The best-kept and best-intentioned are yet rife with plague, rats and starvation between lit guardposts and ordered cell blocks, while the worst are dotted with black oubliettes, flooded passages and halls choked by the stacked bodies of generations of lost men whose crime was nothing more than the displeasure of their liege.
Within the realm of the dungeon, there are no great treasures to be found. Generally, the best one can hope for is to find and rescue a lost soul, as a trespasser, or escape, as a resident. One will most often face armed and capable guards as opponents, though swarms of vermin are not uncommon, and darker, more wretched diggers in the earth may be found when guards grow few and the light grows faint.
BACKGROUND
In the Age of Kings, we’re talking about traditional dungeons, built to house criminals and undesirables, to pay for their crimes or to sit and rot, at the whim of the local authority.

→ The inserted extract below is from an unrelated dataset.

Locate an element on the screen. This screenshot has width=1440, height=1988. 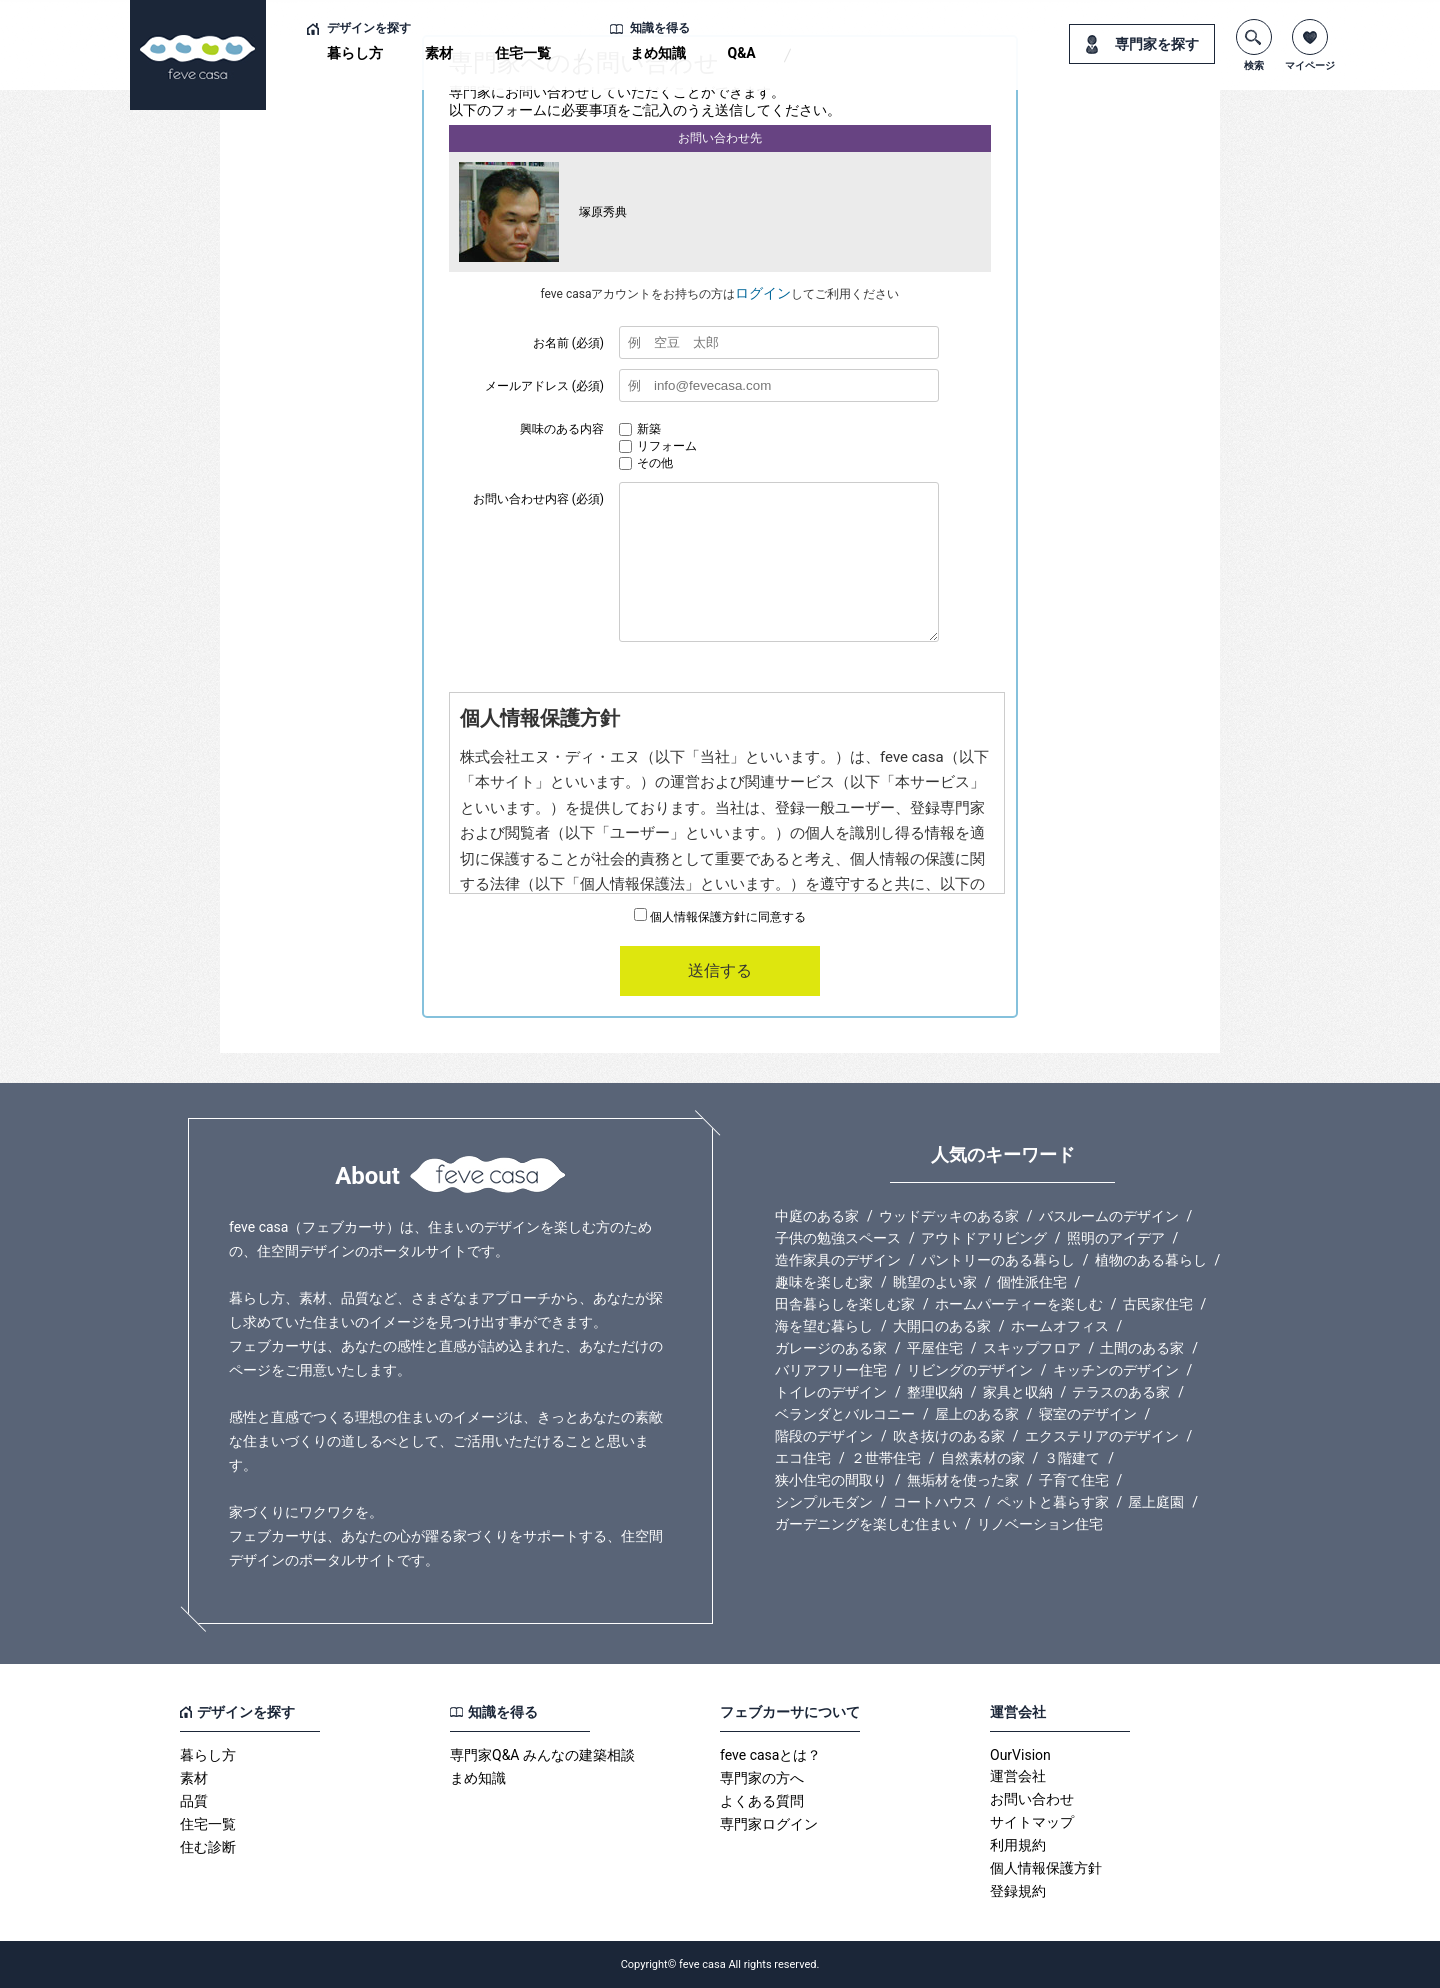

In the Age of the Empires, dungeons are repurposed to not simply hold prisoners, but to extract magic from them in a vaguely sustainable way. Guard complements shrink and attendants grow as prisoners are kept insensate while their magical energy is drained from them. Instead of cold, rough-hewn pits, they become much cleaner and better-kept, with some areas kept apart for housing of non-prisoners.
After the Age of the Empires, the design modifications from the Imperial period remain, but the knowledge of how to maintain the technology quickly fades, and dungeons soon revert back to their original usage. However, the neglect of the magical apparati within, combined with the abandonment of entire wings of the facilities, sometimes results in unexpected difficulties for the authorities tenuously hanging on to power.
BUILDING
Ultimately, dungeons are built by men for incarceration, so cells and tunnels with rooms at intersections are all we’re looking for here. A traditional symmetrical branching-tunnel structure, with central chambers at intersections for guards, interrogations, and supplies. Passages between the central chambers are lined with tiny cells where prisoners are kept.